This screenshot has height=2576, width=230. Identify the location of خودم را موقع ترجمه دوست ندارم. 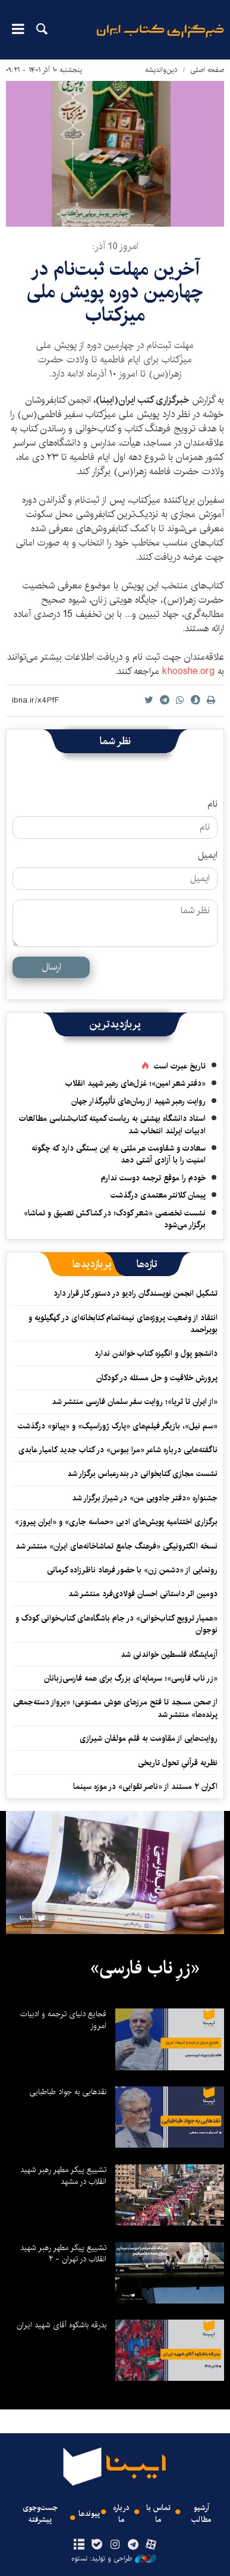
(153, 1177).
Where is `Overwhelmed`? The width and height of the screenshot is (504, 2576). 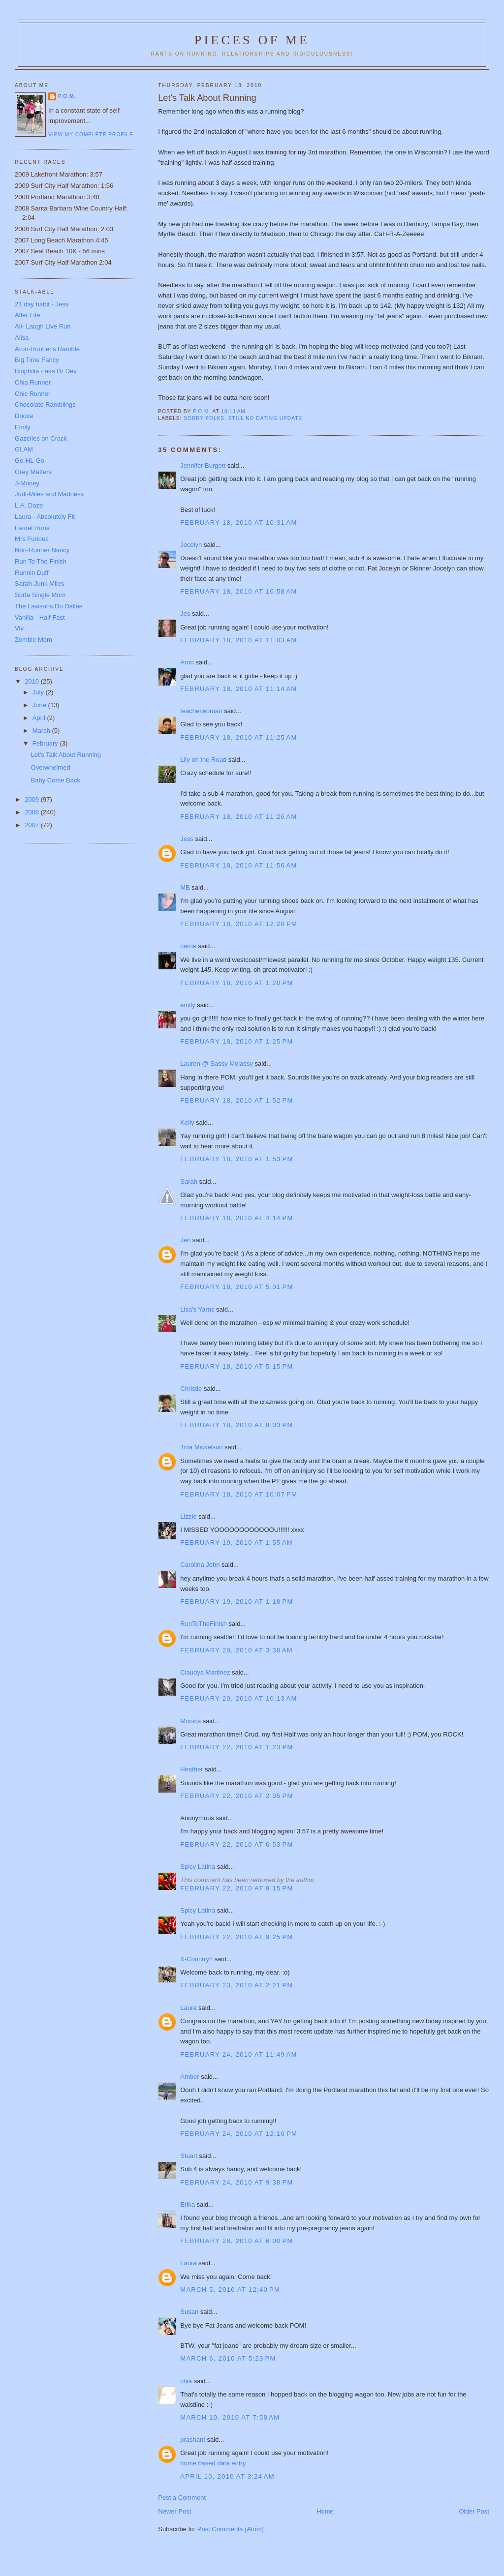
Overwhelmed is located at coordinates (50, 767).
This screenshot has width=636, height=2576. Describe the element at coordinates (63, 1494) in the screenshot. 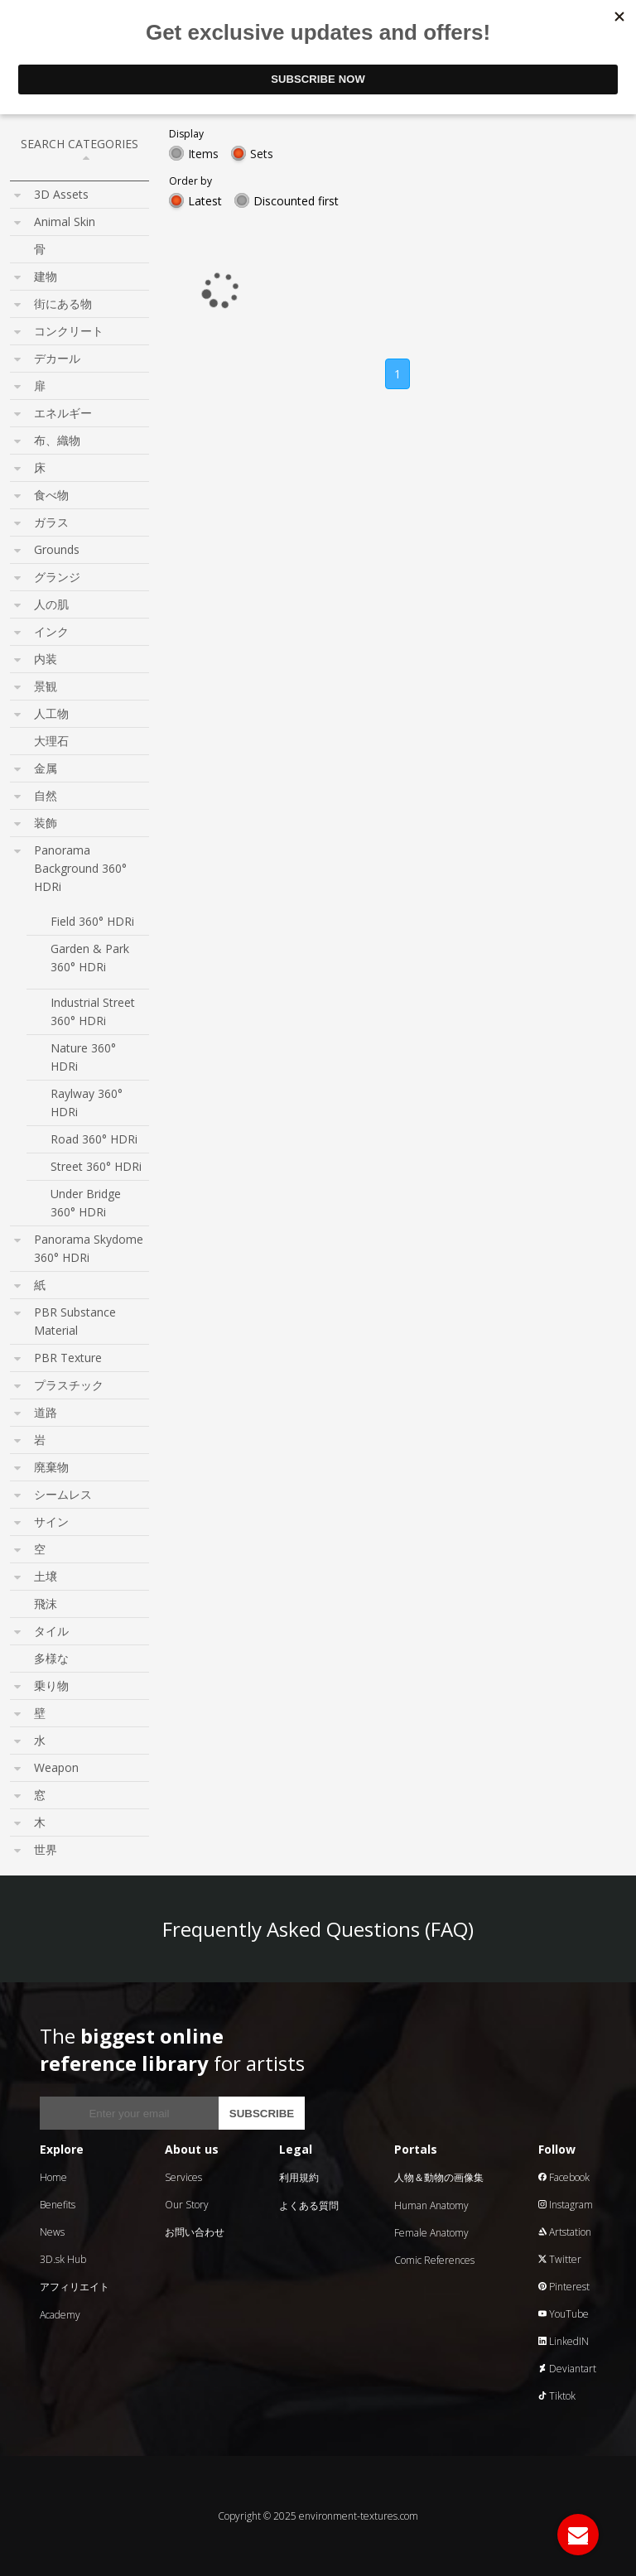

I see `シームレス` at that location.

-------------------------

* _YOUR TASK_:
Copy all the material exactly; omit images.

* _ANSWER SPACE_:
This screenshot has height=2576, width=230. Identify the location of خودم را موقع ترجمه دوست ندارم. 
(153, 1177).
Where is `Overwhelmed`? The width and height of the screenshot is (504, 2576). 
Overwhelmed is located at coordinates (50, 767).
This screenshot has width=636, height=2576. Describe the element at coordinates (63, 1494) in the screenshot. 

I see `シームレス` at that location.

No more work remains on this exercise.